5/4 накануне тишины
Шрифт:
в чужой местности, ночью,
далеко от дома,
когда ты один…
Один… Далеко от дома… Гудят. В пустой ночи… Сильно… Страшно…
Цахилганов боязливо смотрел на жену:
и что, это — всё?
Любовь истаяла за два года и была другим человеком — человеком вне жизни. А та, прежняя, ответить Цахилганову уже не могла,
— та — никогда — ответить — ему — не — сможет — потому — что — той — давно — уже…
— Зачем ты… так… отомстила
— та — сошла — на — нет — на — слабый — шелест — который — сродни — шелесту — опадающей — коричневой — листвы — сгоняемой — ветром — с — холодной — шершавой — серой — тверди — бульвара — осеннего — бульвара…

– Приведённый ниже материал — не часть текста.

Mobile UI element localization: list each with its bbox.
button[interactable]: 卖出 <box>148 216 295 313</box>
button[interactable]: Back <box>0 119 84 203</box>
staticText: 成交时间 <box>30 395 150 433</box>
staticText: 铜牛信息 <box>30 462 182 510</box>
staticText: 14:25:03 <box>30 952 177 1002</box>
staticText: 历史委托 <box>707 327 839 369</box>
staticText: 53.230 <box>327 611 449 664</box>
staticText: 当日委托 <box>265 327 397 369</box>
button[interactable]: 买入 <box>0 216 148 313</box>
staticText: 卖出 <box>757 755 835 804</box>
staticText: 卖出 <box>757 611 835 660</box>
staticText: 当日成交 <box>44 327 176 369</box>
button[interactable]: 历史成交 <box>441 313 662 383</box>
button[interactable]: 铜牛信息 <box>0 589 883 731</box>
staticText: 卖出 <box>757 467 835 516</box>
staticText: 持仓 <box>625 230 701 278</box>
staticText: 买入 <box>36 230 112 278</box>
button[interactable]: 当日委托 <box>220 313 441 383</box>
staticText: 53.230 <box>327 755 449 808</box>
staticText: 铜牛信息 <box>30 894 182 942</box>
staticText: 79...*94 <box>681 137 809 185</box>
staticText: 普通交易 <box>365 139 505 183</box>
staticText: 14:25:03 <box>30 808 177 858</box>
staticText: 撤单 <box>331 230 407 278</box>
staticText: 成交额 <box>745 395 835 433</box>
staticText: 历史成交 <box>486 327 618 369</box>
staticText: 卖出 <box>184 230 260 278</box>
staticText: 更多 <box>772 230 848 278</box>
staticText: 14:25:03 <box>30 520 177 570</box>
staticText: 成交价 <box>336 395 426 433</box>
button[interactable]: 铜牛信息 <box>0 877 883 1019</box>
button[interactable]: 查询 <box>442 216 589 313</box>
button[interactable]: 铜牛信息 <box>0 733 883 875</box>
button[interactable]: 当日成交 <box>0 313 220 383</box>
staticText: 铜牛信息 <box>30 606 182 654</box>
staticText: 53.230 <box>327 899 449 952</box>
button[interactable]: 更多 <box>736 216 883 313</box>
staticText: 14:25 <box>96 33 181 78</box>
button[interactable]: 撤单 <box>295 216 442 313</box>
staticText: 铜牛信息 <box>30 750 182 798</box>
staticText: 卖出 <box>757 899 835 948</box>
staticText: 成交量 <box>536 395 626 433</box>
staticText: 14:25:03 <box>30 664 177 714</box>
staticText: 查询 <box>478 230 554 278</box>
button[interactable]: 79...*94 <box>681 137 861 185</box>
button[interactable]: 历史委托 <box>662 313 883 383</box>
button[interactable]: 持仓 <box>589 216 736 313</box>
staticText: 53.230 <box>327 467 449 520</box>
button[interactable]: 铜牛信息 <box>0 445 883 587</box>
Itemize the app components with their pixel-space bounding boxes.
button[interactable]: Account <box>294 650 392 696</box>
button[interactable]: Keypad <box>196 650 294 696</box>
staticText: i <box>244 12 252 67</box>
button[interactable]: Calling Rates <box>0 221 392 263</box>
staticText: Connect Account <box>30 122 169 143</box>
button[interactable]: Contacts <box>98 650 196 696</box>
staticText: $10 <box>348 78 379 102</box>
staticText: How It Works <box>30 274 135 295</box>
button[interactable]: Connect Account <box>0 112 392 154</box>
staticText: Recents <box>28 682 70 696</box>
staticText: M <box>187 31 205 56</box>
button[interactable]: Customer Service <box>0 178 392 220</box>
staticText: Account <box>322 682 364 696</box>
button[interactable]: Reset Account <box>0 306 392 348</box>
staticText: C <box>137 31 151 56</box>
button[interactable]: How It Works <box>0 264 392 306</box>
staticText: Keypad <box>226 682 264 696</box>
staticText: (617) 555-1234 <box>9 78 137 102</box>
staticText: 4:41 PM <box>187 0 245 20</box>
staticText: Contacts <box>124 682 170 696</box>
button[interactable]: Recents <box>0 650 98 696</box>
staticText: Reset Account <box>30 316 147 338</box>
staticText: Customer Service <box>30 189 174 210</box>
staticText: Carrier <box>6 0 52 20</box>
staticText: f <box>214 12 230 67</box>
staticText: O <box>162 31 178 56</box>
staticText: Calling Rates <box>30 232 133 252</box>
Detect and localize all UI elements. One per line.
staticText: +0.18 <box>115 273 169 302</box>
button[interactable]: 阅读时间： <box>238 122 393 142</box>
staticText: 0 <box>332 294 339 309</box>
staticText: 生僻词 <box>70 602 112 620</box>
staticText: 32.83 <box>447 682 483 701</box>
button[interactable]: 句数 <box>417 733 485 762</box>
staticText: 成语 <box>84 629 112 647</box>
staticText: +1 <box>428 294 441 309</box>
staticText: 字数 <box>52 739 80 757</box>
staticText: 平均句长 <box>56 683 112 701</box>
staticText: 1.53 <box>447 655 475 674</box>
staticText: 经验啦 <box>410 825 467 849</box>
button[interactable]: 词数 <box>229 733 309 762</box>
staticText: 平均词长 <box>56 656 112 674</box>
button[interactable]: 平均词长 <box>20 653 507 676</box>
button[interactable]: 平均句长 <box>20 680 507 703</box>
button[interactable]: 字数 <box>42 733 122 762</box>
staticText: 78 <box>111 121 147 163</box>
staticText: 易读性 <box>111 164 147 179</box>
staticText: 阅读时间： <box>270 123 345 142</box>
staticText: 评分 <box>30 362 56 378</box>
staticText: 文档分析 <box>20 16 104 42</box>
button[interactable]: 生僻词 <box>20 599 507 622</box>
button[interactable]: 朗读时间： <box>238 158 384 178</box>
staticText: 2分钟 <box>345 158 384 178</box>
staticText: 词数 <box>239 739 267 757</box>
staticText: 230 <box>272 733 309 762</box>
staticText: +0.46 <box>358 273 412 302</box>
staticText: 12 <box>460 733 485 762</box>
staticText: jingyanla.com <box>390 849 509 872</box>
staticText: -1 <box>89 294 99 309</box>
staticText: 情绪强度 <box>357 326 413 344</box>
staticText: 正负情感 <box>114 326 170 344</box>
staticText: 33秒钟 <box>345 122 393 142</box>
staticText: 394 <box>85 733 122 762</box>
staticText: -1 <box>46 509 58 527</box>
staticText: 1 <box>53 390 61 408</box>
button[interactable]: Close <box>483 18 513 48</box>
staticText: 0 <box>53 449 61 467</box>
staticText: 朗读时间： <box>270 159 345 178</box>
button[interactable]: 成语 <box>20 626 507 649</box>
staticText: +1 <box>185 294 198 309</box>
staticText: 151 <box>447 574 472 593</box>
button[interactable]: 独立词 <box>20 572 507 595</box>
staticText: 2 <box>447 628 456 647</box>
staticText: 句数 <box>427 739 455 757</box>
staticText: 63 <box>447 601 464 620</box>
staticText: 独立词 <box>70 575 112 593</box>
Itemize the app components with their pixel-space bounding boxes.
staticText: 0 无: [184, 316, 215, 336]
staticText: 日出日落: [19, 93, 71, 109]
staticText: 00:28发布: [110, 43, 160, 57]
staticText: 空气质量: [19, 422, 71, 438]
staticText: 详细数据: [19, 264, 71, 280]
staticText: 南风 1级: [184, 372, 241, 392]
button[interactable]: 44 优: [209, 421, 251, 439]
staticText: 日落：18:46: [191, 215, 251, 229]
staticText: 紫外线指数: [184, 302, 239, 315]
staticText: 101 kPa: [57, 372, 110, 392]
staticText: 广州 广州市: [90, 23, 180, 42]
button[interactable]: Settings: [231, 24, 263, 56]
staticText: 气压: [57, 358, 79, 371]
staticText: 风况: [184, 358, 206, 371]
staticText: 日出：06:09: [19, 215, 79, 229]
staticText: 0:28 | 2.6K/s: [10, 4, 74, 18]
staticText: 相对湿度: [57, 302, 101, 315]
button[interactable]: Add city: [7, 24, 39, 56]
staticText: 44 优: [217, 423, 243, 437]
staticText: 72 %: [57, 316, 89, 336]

— Что ты с собой сделала, Люба… Ты же убила меня!!!
…Ему было страшно —
оттого, что он умирал вместе с ней.
— Вернись. Пожалей меня, Люба, — Цахилганов плакал. — Спаси меня… Я против воли иду за тобой следом… Я не могу не идти за тобой — туда. Где нет ничего. Я боюсь…
— Помнишь? — тихо плакал он, держась за край реанимационной её кровати. — Однажды я уже умирал…
Как же, тебя огрели вскользь бутылкой по голове, ночью, посредине лужи, когда ты возвращался от Ботвич пьяным.
Внешний Цахилганов говорил ему что-то ещё сквозь гул пространства, но Цахилганов спешил сказать сам, и потому почти не слышал того, себя.
— Когда я лежал в больнице и умирал,
…мучаясь с похмелья больше, чем от раны,
ты пришла и спасла меня. Прибежала в несусветную рань… не причесавшись толком. Ты, Люба, ты просила меня жить. И я собрал все свои силы. Я послушал тебя — я выжил!..
Не потому ли, что весьма сложно было скончаться от шишки на башке?
— А теперь я прошу: ради меня — вернись… Любочка, я ведь всё помню, — торопился он. — От тебя пахло сердечными каплями. Ты забирала мою одежду, грязную, грязную, чтобы её выстирать. У тебя дрожали руки. Ты так перепугалась из-за меня… Бедная моя…
Но память подсказывала ему больше того, что он хотел бы помнить: тогда уже входила к перебинтованному, похмельному Цахилганову Ботвич,
— пасмурным — утром — в — жарко-пёстрой — парче — она — надвигалась — неостановимо — как — слепая —
и широко, не мигая смотрела на Любовь сквозь дымчатые стёкла бешено дорогих своих очков,
— да — сквозь — изысканный — туман — взирала — сверху — вниз — эта — неприручённая — кобра — с — пёстрым — капюшоном…
— Ты, Любочка, замешкалась, с перепачканной моей одеждой в руках… Милая, смутилась, попятилась. Прижала тряпьё к себе, как будто
Ещё бы! Твою жену обдало волной таких умопомрачительных духов, каких она не знала никогда… и парчово-брючных сияющих костюмов не доводилось ей видеть раньше.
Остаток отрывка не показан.